This week from our pages in history
— Each week, we take a look back in time to examine what was on the minds of Cecil County readers. Rotating through the Whig’s 177-year history, we hope to not only provide direct text from our archives, but also context as to why the issue was important at the time.
Join us as we thumb through the pages of our history.
Ex-Sheriff Richard Thomas, a well known citizen of Elkton, died suddenly of heart failure on Tuesday evening about 6:15 o’clock, at his residence on Main Street. Mr. Thomas had been unwell for a considerable time but was not confined to his home. A short time prior to his death he was on the street, and upon his return home complained of feeling badly and sat down in a chair in the store, expiring in a few minutes. He was a native of England, and when young came to this country, locating in Baltimore, whence he removed to this county in 1842. He held the office of lumber inspector at Port Deposit for several years, later engaging in the lumber business which he continued until 1855 when he met a serious loss in the sinking of several boats used in carrying the lumber, and which were owned by him. He was elected Sheriff on the Democratic ticket, in the fall of 1871 and served two years. He purchased the Gray’s Hill property now owned by the estate of the late John E. Wilson, and expended considerable money in mining iron ore, but the project proved failure, and he sold the farm, returning to Elkton, afterwards engaging in the confectionery and fruit business.
He served as registrar of voters for this election district, for two years, having been appointed in 1887. He was the first warden of the new jail. In 1884 he was appointed crier of the Circuit Court and which position be held until his death. He took an active interest in the Singerly Fire Company of Elkton, of which organization be was the president, and one of the incorporators.
Mr. Thomas was seventy six years of age. A widow and an adopted daughter, Mrs. Frank J. Denny of Elkton, survive him. The funeral services were held from his late home on Friday afternoon at 2 o’clock, interment in Elkton Cemetery. The Singerly Fire Company attended the funeral in a body.
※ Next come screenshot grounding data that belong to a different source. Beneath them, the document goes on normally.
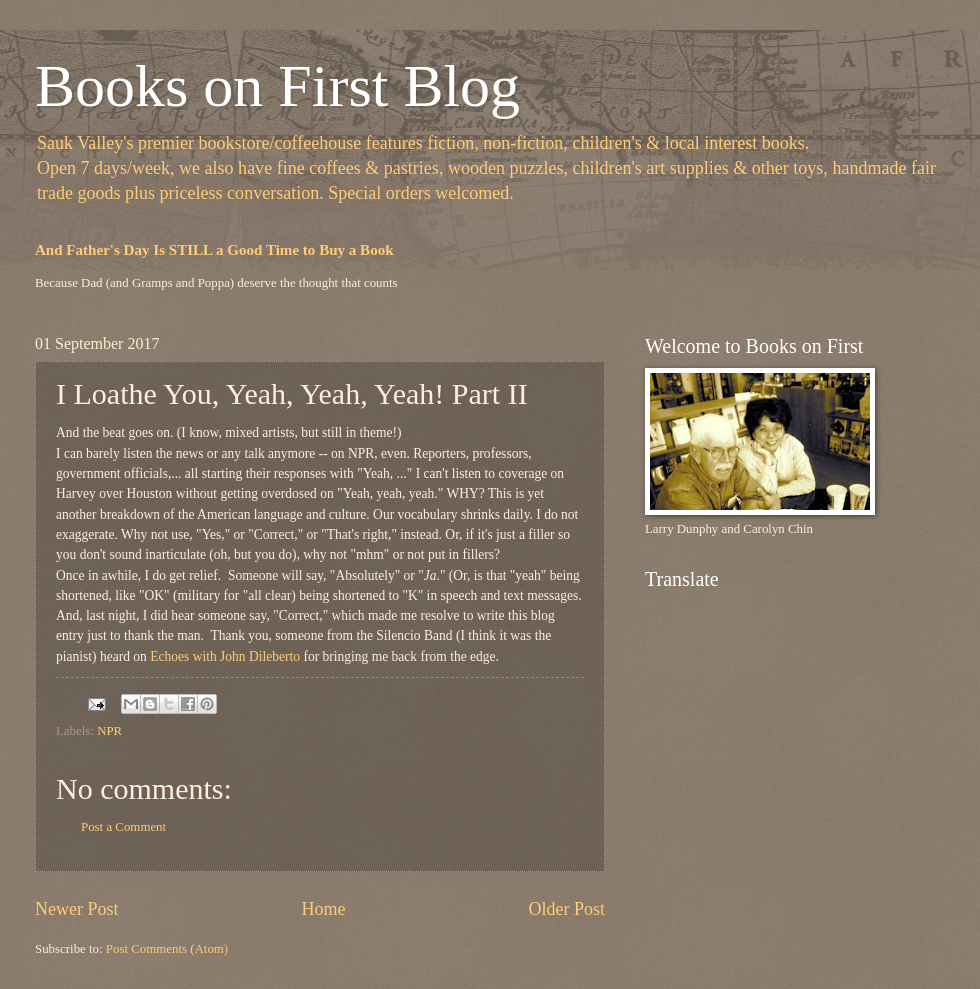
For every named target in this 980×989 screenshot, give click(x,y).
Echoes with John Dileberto (225, 656)
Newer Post (77, 909)
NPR (109, 731)
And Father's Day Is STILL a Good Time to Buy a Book (214, 250)
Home (323, 909)
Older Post (566, 909)
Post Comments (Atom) (167, 949)
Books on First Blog (277, 86)
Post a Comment (123, 827)
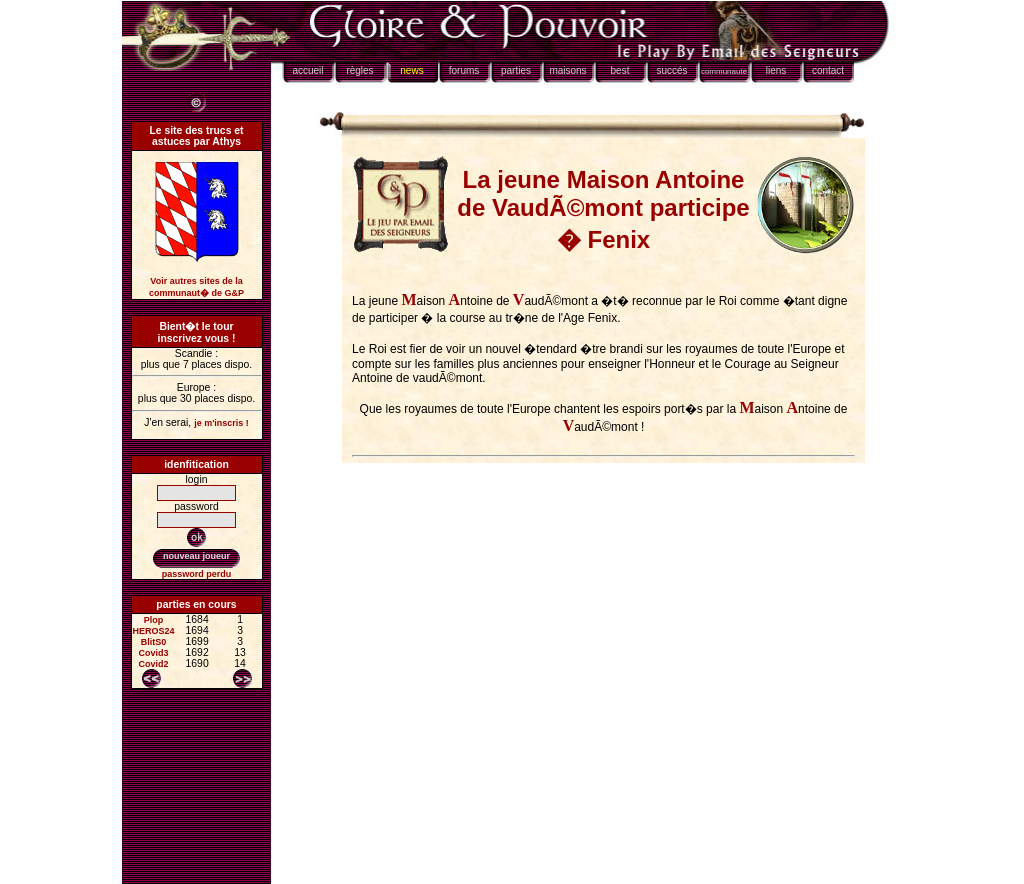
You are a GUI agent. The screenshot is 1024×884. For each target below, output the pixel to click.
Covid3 (154, 653)
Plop (154, 620)
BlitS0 (154, 642)
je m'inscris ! (221, 423)
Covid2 (154, 664)
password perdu (197, 574)
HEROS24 (154, 631)
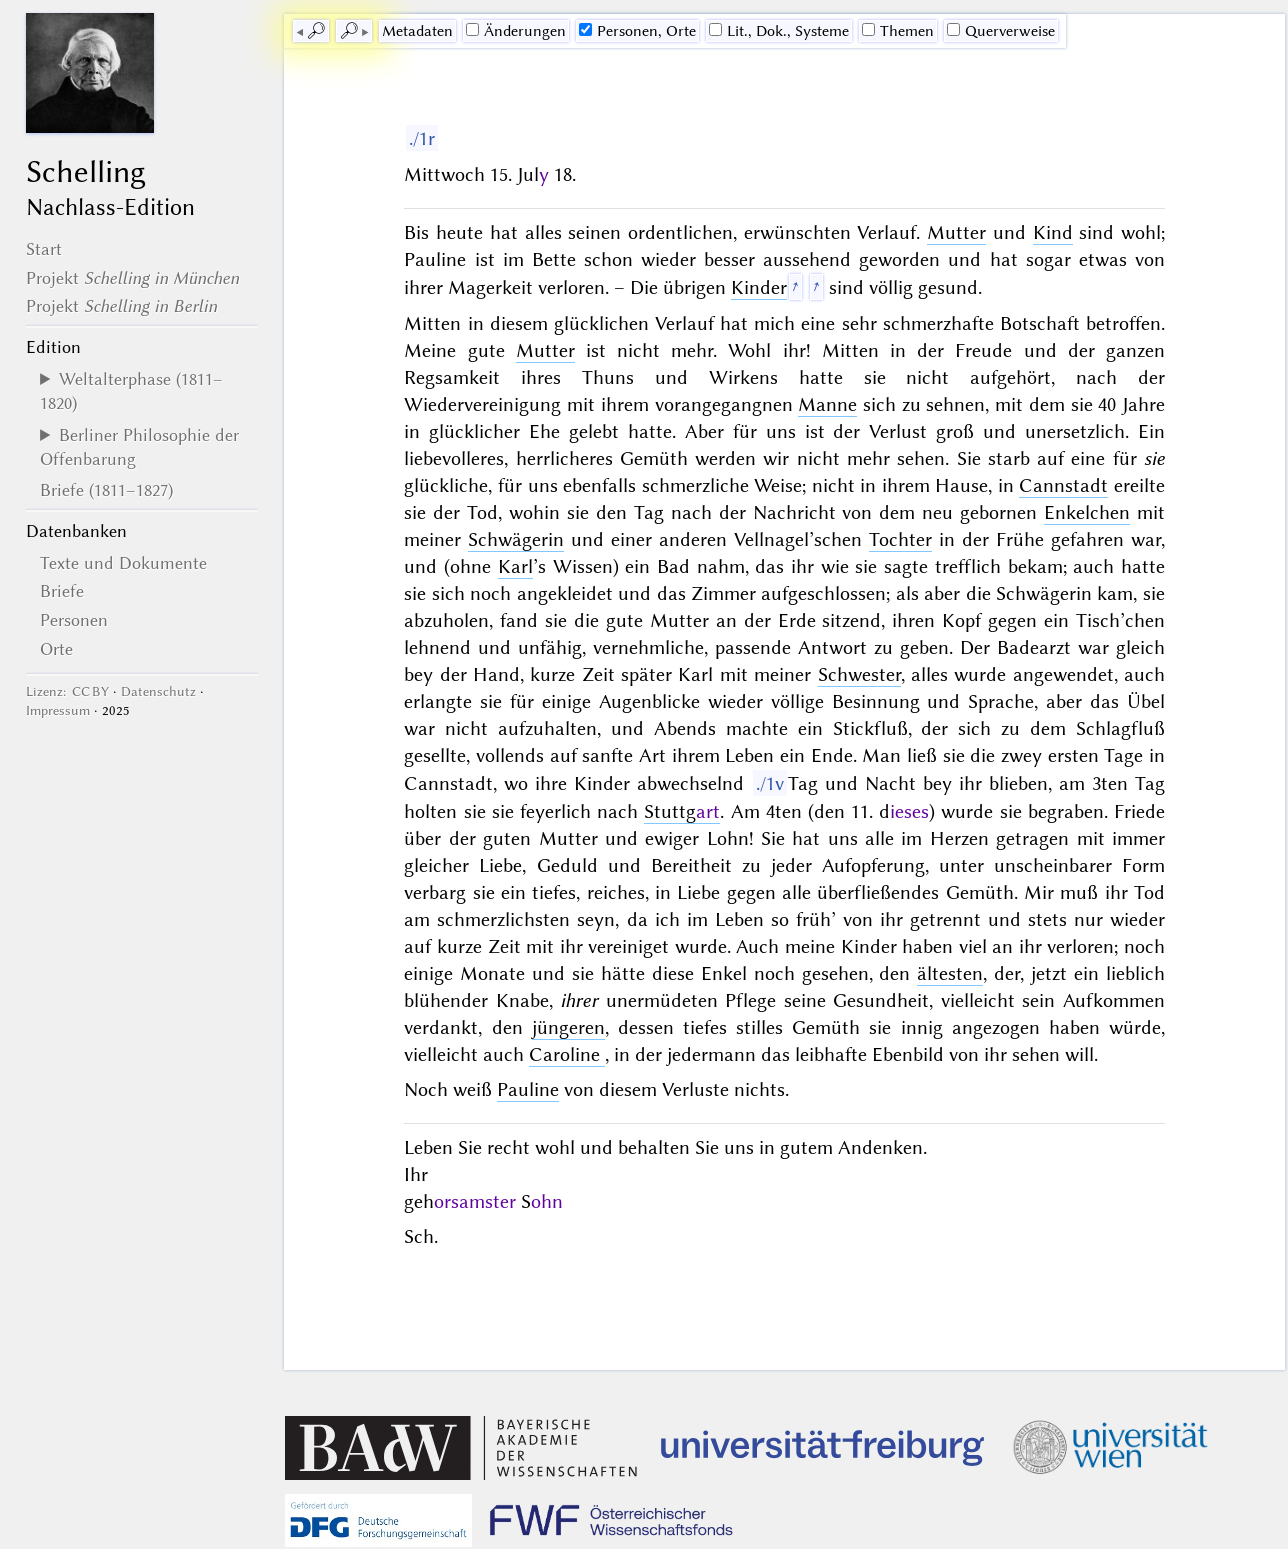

Considerable excitement was occasioned in the neighborhood of Harlan’s Mill, five miles north of Elkton, on Sunday night. A man employed as a stone cutter on the Lancaster, Oxford & Cecil Railroad, now in course of construction boards at the residence of Henry Spence, and occupied a room on the second door.
On Saturday he was noticed in Elkton and it is supposed he took home that night a quantity of the ardent, which he liberally imbibed during Sunday. That night be was attacked with delirium tremens and in a naked condition jumped from the window of his room to the ground and quickly ran off in the darkness.
A number of persons pursued him but the man escaped when the search was discontinued for the night. It was resumed on Monday and at noon the crazed man was discovered lying among a quantity of leaves in a stretch of woods along the railroad embankment at a distance of one mile and a half from Mr. Spence’s house. He is recovering and seems little the worse for the night in the woods.